**WHAT IS REQUIRED:** Give the listing below again exactly, but without any of its pictures.

• • •

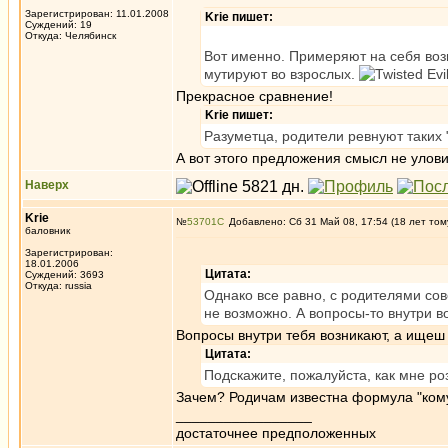
Зарегистрирован: 11.01.2008
Krie пишет:
Суждений: 19
Откуда: Челябинск
Вот именно. Примеряют на себя воз
мутируют во взрослых.
Прекрасное сравнение!
Krie пишет:
Разуметца, родители ревнуют таких 
А вот этого предложения смысл не улови
Наверх
Krie
№
53701
Добавлено: Сб 31 Май 08, 17:54 (18 лет том
баловник
Зарегистрирован:
18.01.2006
Цитата:
Суждений: 3693
Откуда: russia
Однако все равно, с родителями сове
не возможно. А вопросы-то внутри во
Вопросы внутри тебя возникают, а ищеш
Цитата:
Подскажите, пожалуйста, как мне р
Зачем? Родичам известна формула "кому
_________________
достаточнее предположенных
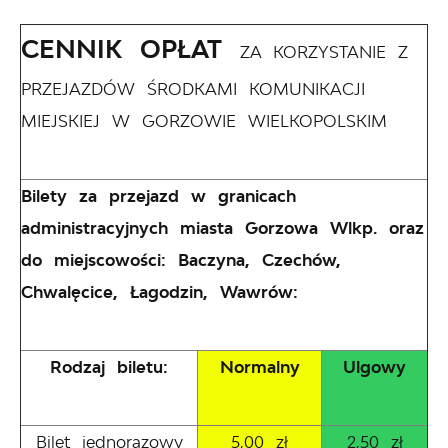
CENNIK OPŁAT
ZA KORZYSTANIE Z
PRZEJAZDÓW ŚRODKAMI KOMUNIKACJI
MIEJSKIEJ W GORZOWIE WIELKOPOLSKIM
Bilety za przejazd w granicach
administracyjnych miasta Gorzowa Wlkp. oraz
do miejscowości: Baczyna, Czechów,
Chwalęcice, Łagodzin, Wawrów:
Rodzaj biletu:
Normalny
Ulgowy
Bilet jednorazowy
5,00 zł
2,50 zł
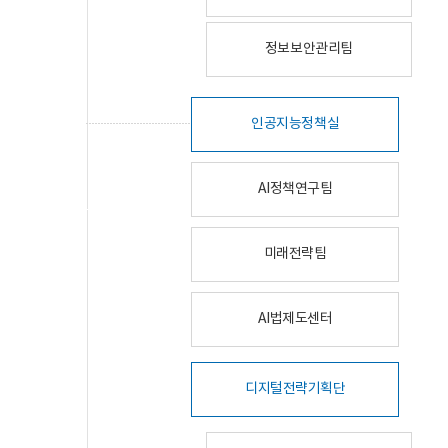
정보보안관리팀
인공지능정책실
AI정책연구팀
미래전략팀
AI법제도센터
디지털전략기획단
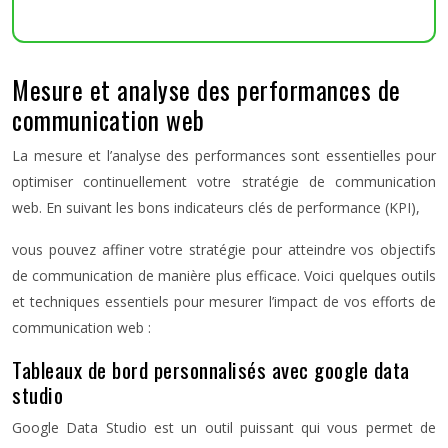
Mesure et analyse des performances de
communication web
La mesure et l’analyse des performances sont essentielles pour
optimiser continuellement votre stratégie de communication
web. En suivant les bons indicateurs clés de performance (KPI),
vous pouvez affiner votre stratégie pour atteindre vos objectifs
de communication de manière plus efficace. Voici quelques outils
et techniques essentiels pour mesurer l’impact de vos efforts de
communication web :
Tableaux de bord personnalisés avec google data
studio
Google Data Studio est un outil puissant qui vous permet de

• • •

**WRITTEN RESPONSE:**
Зарегистрирован: 11.01.2008
Krie пишет:
Суждений: 19
Откуда: Челябинск
Вот именно. Примеряют на себя воз
мутируют во взрослых.
Прекрасное сравнение!
Krie пишет:
Разуметца, родители ревнуют таких 
А вот этого предложения смысл не улови
Наверх
Krie
№
53701
Добавлено: Сб 31 Май 08, 17:54 (18 лет том
баловник
Зарегистрирован:
18.01.2006
Цитата:
Суждений: 3693
Откуда: russia
Однако все равно, с родителями сове
не возможно. А вопросы-то внутри во
Вопросы внутри тебя возникают, а ищеш
Цитата:
Подскажите, пожалуйста, как мне р
Зачем? Родичам известна формула "кому
_________________
достаточнее предположенных
CENNIK OPŁAT
ZA KORZYSTANIE Z
PRZEJAZDÓW ŚRODKAMI KOMUNIKACJI
MIEJSKIEJ W GORZOWIE WIELKOPOLSKIM
Bilety za przejazd w granicach
administracyjnych miasta Gorzowa Wlkp. oraz
do miejscowości: Baczyna, Czechów,
Chwalęcice, Łagodzin, Wawrów:
Rodzaj biletu:
Normalny
Ulgowy
Bilet jednorazowy
5,00 zł
2,50 zł
정보보안관리팀
인공지능정책실
AI정책연구팀
미래전략팀
AI법제도센터
디지털전략기획단
Mesure et analyse des performances de
communication web
La mesure et l’analyse des performances sont essentielles pour
optimiser continuellement votre stratégie de communication
web. En suivant les bons indicateurs clés de performance (KPI),
vous pouvez affiner votre stratégie pour atteindre vos objectifs
de communication de manière plus efficace. Voici quelques outils
et techniques essentiels pour mesurer l’impact de vos efforts de
communication web :
Tableaux de bord personnalisés avec google data
studio
Google Data Studio est un outil puissant qui vous permet de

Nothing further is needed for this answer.